A publication of the Kentucky Center for Public Service Journalism

State PSC OKs Duke Energy Kentucky to deploy smart meters; some customers may opt out

The Kentucky Public Service Commission (PSC) has approved a request by Duke Energy Kentucky to begin a system-wide replacement of old electric and natural gas meters with advanced meters that can be read remotely.

Under an agreement Duke Kentucky reached with the Kentucky Office of Attorney General, customers who do not wish to receive an Advanced Metering Infrastructure (AMI or “smart”) electric meter would be able to opt out and continue using a manually read meter.
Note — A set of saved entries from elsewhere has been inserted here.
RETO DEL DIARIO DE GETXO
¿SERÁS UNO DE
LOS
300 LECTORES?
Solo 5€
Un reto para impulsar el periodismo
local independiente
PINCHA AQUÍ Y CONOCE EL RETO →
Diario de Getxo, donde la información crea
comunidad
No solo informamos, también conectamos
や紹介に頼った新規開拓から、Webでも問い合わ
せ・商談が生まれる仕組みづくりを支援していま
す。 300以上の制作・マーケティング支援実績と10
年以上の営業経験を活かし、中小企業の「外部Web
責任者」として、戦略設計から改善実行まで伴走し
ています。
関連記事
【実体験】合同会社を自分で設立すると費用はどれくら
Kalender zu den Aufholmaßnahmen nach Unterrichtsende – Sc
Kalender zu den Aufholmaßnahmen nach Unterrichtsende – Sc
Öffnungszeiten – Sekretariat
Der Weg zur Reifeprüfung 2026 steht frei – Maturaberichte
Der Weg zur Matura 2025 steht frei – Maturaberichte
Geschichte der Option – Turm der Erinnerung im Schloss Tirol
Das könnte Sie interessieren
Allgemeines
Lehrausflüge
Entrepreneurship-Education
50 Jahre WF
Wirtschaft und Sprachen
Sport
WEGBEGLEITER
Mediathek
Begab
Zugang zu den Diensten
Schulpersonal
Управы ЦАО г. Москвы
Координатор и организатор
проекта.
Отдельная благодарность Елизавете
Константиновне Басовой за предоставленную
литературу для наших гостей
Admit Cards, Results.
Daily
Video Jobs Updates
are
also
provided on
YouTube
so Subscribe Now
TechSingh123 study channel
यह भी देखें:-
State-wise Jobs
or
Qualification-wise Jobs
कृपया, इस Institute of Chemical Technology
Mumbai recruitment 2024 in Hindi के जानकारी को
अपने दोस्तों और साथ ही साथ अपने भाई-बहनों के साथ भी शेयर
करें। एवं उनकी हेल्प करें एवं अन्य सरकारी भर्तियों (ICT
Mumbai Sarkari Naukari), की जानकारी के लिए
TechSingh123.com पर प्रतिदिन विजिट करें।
Duke Kentucky has about 143,000 electric customers in Boone, Campbell, Kenton, Grant and Pendleton counties. About 82,500 of those customers also receive natural gas service from Duke Kentucky. An additional 20,500 customers, including some in Bracken and Gallatin counties, receive only gas service.
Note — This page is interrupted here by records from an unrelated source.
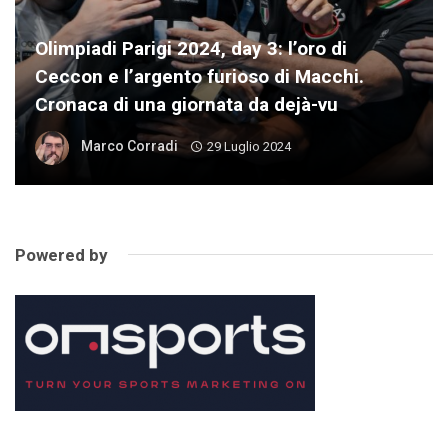
Olimpiadi Parigi 2024, day 3: l’oro di
Ceccon e l’argento furioso di Macchi.
Cronaca di una giornata da dejà-vu
Marco Corradi
29 Luglio 2024
Powered by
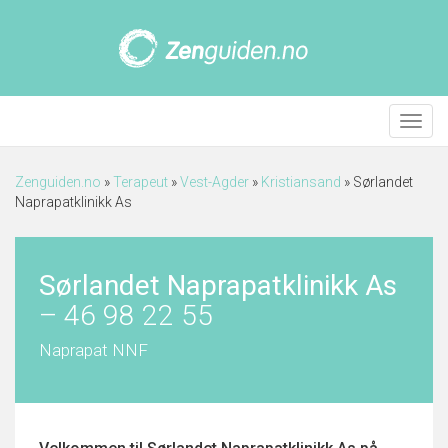
Meny
Zenguiden.no
»
Terapeut
»
Vest-Agder
»
Kristiansand
»
Sørlandet
Naprapatklinikk As
Sørlandet Naprapatklinikk As
–
46 98 22 55
Naprapat NNF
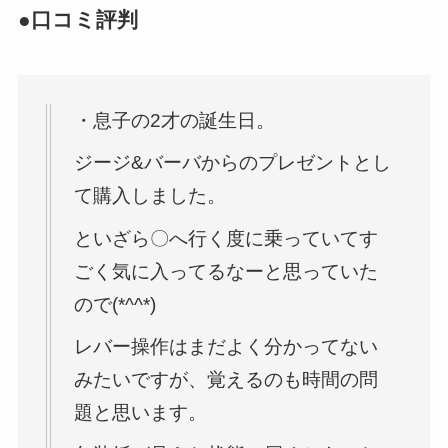
●口コミ評判
・息子の2才の誕生日。
ジージ&バーバからのプレゼントとし
て購入しました。
といざら〇へ行く度に乗っていてす
ごく気に入ってるなーと思っていた
ので(*^^*)
レバー操作はまだよく分かってない
みたいですが、覚えるのも時間の問
題と思います。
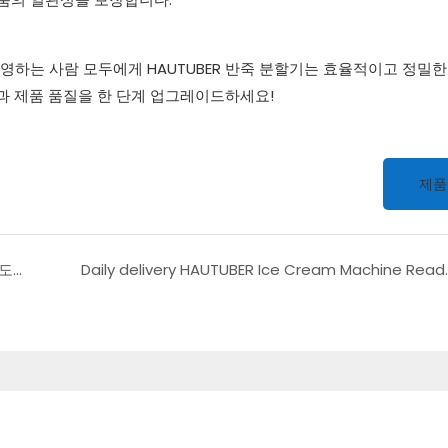
운영하는 사람 모두에게 HAUTUBER 반죽 분할기는 효율적이고 정밀한
성과 제품 품질을 한 단계 업그레이드하세요!
제품
완벽한 페이스트리를 손쉽게 만드세요 – HAUTUBER 도우 시터가 도와드리겠습니다!
Daily delivery HAUTUBER Ice Cream 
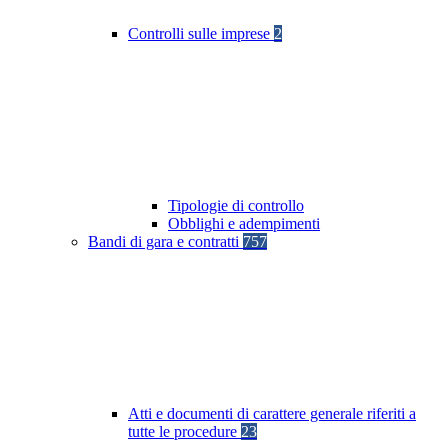
Controlli sulle imprese
2
Tipologie di controllo
Obblighi e adempimenti
Bandi di gara e contratti
757
Atti e documenti di carattere generale riferiti a
tutte le procedure
23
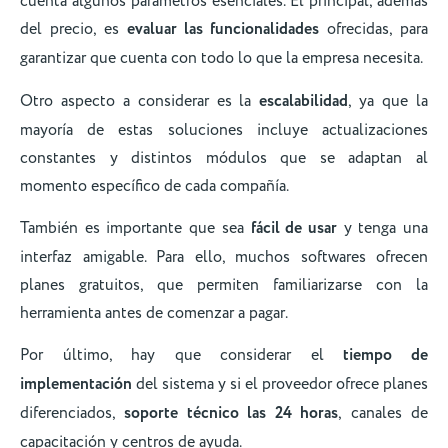
cuenta algunos parámetros esenciales. El principal, además
del precio, es
evaluar las funcionalidades
ofrecidas, para
garantizar que cuenta con todo lo que la empresa necesita.
Otro aspecto a considerar es la
escalabilidad
, ya que la
mayoría de estas soluciones incluye actualizaciones
constantes y distintos módulos que se adaptan al
momento específico de cada compañía.
También es importante que sea
fácil de usar
y tenga una
interfaz amigable. Para ello, muchos softwares ofrecen
planes gratuitos, que permiten familiarizarse con la
herramienta antes de comenzar a pagar.
Por último, hay que considerar el
tiempo de
implementación
del sistema y si el proveedor ofrece planes
diferenciados,
soporte técnico las 24 horas
, canales de
capacitación y centros de ayuda.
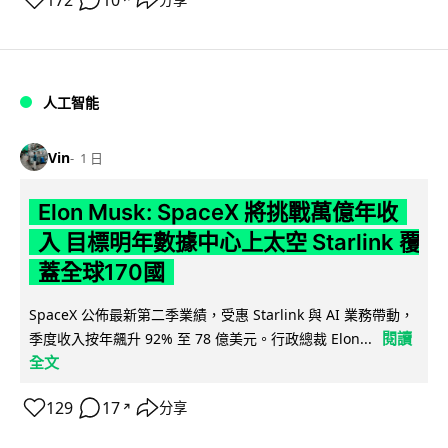
人工智能
Vin
1 日
Elon Musk: SpaceX 將挑戰萬億年收
入 目標明年數據中心上太空 Starlink 覆
蓋全球170國
SpaceX 公佈最新第二季業績，受惠 Starlink 與 AI 業務帶動，
閱讀
季度收入按年飆升 92% 至 78 億美元。行政總裁 Elon...
全文
129
17
分享
↗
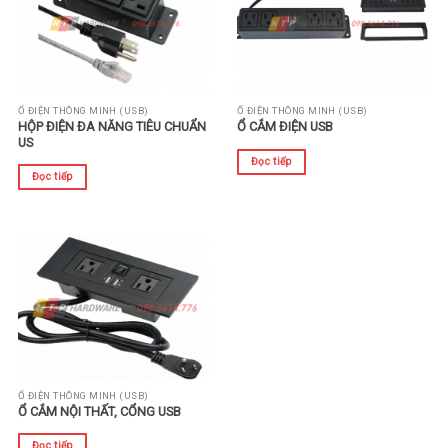
Ổ ĐIỆN THÔNG MINH (USB)
Ổ ĐIỆN THÔNG MINH (USB)
HỘP ĐIỆN ĐA NĂNG TIÊU CHUẨN
Ổ CẮM ĐIỆN USB
US
Đọc tiếp
Đọc tiếp
Ổ ĐIỆN THÔNG MINH (USB)
Ổ CẮM NỘI THẤT, CỔNG USB
Đọc tiếp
The new meters will replace not only old analog mechanical meters, but also first-generation smart meters deployed in past years by Duke Kentucky as part of a pilot project.

Those meters communicated with a central office using signals sent on power lines, a system that Duke Kentucky said had technical limitations. The new meters use radio transmitters.
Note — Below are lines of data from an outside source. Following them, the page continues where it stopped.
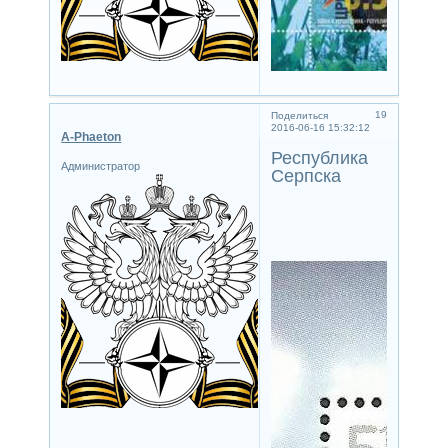
19
Поделиться
2016-06-16 15:32:12
A-Phaeton
Республика
Администратор
Серпска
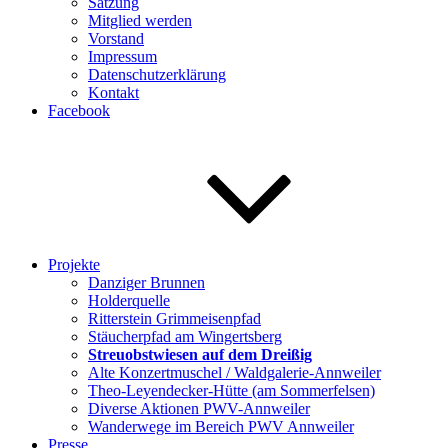
Satzung
Mitglied werden
Vorstand
Impressum
Datenschutzerklärung
Kontakt
Facebook
Projekte
Danziger Brunnen
Holderquelle
Ritterstein Grimmeisenpfad
Stäucherpfad am Wingertsberg
Streuobstwiesen auf dem Dreißig
Alte Konzertmuschel / Waldgalerie-Annweiler
Theo-Leyendecker-Hütte (am Sommerfelsen)
Diverse Aktionen PWV-Annweiler
Wanderwege im Bereich PWV Annweiler
Presse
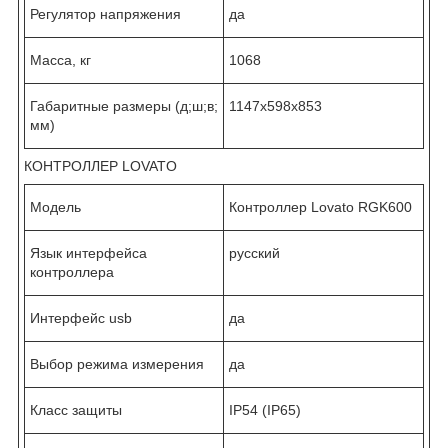
Регулятор напряжения
да
Масса, кг
1068
Габаритные размеры (д;ш;в;
1147х598х853
мм)
КОНТРОЛЛЕР LOVATO
Модель
Контроллер Lovato RGK600
Язык интерфейса
русский
контроллера
Интерфейс usb
да
Выбор режима измерения
да
Класс защиты
IP54 (IP65)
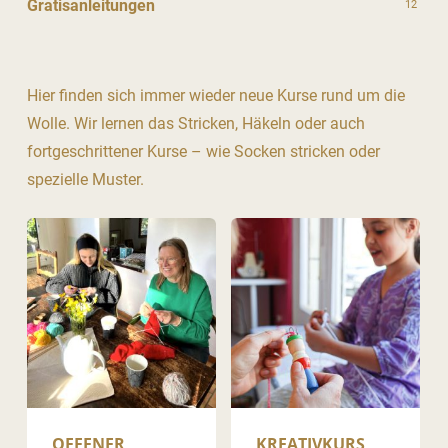
Gratisanleitungen
12
Hier finden sich immer wieder neue Kurse rund um die
Wolle. Wir lernen das Stricken, Häkeln oder auch
fortgeschrittener Kurse – wie Socken stricken oder
spezielle Muster.
OFFENER
KREATIVKURS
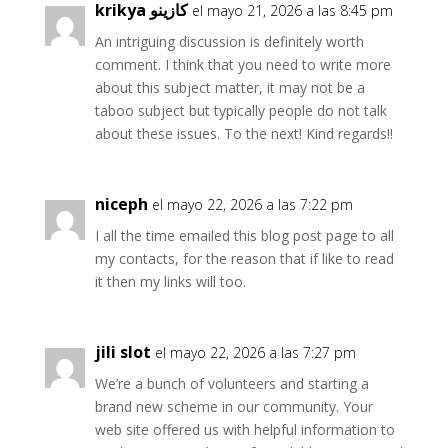
krikya كازينو
el mayo 21, 2026 a las 8:45 pm
An intriguing discussion is definitely worth
comment. I think that you need to write more
about this subject matter, it may not be a
taboo subject but typically people do not talk
about these issues. To the next! Kind regards!!
niceph
el mayo 22, 2026 a las 7:22 pm
I all the time emailed this blog post page to all
my contacts, for the reason that if like to read
it then my links will too.
jili slot
el mayo 22, 2026 a las 7:27 pm
We’re a bunch of volunteers and starting a
brand new scheme in our community. Your
web site offered us with helpful information to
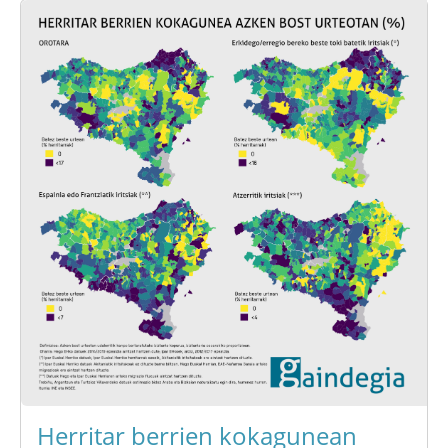
Herritar berrien kokagunean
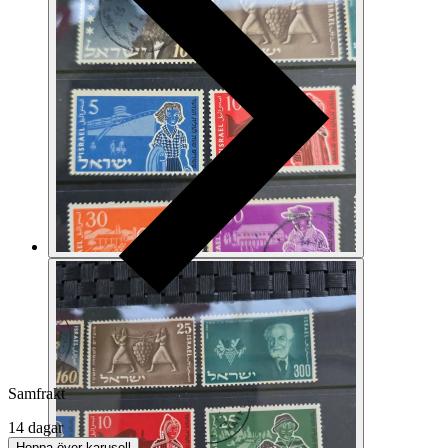
Samfrakt
14 dagar
Hoppa över karusell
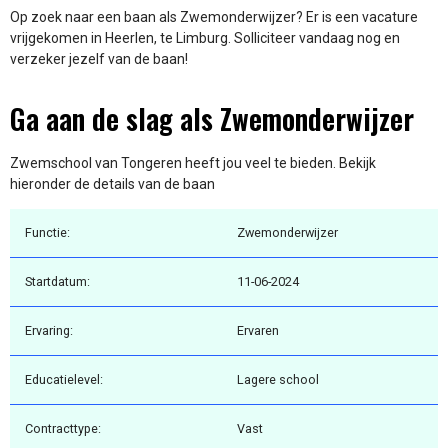
Op zoek naar een baan als Zwemonderwijzer? Er is een vacature
vrijgekomen in Heerlen, te Limburg. Solliciteer vandaag nog en
verzeker jezelf van de baan!
Ga aan de slag als Zwemonderwijzer
Zwemschool van Tongeren heeft jou veel te bieden. Bekijk
hieronder de details van de baan
Functie:
Zwemonderwijzer
Startdatum:
11-06-2024
Ervaring:
Ervaren
Educatielevel:
Lagere school
Contracttype:
Vast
Customers will receive new meters based on the type of service they have:

— Electric-only customers will receive a smart meter.
— Combined electric and gas customers will receive a smart electric meter and a module on their gas meter that will transmit information to the electric meter.
— Gas-only customers will receive an Automated Meter Reading (AMR) meter that will communicate usage data only when prompted by a meter reading device.
— A customer who does not wish to receive an operational smart meter may opt out of the program and pay a $25 monthly charge to cover the cost of having the electric meter read manually. There is a $100 one-time fee for customers who opt out after receiving a smart meter.

The fee will be waived for customers who notify Duke Kentucky of their decision to opt out before the smart meters are deployed.

The opt-out provision does not apply to gas-only customers receiving an AMR meter.

In its application, Duke Kentucky listed a number of advantages to installing smart meters throughout its system. They include:

— No longer having to enter customer property to read the 50,000 analog meters located inside customer premises.
— The ability to remotely disconnect and reconnect service, eliminating the need for customers to schedule a service appointment. — Customers who are disconnected for non-payment would have service restored almost immediately upon paying their bill.
— Enable customers to choose their monthly bill due date or to participate in a prepay program.
— Provide customers with more detailed information about their usage.
— Improve outage restoration by gathering more detailed outage information from the smart meter.
— Eventually save customers money by reducing costs for meter reading and service calls.

Under the agreement reached with the Kentucky Office of Attorney General, Duke Kentucky will track the costs and benefits of the smart metering system separately, and will not seek to reflect the costs and benefits in its rates until it next files for an adjustment to base rates.

Duke Kentucky expects to file for an adjustment to electric rates before the end of 2019.

The PSC accepted the settlement reached by Duke Kentucky and the Attorney General with the exception of some provisions related to natural gas meters. The PSC rejected a provision to allow Duke Kentucky to begin tracking costs and benefits of the natural gas portion of the program and reflecting those in rates.

As with the smart electric meters, Duke Kentucky should reflect the costs and benefits of the natural gas meters in its next natural gas base rate case adjustment filing, the PSC said.

The PSC conducted an evidentiary hearing in the case on Dec. 8, 2016.

The order, a video of the hearing, and other records in the case are available on the PSC website, psc.ky.gov. The case number is 2016-00152.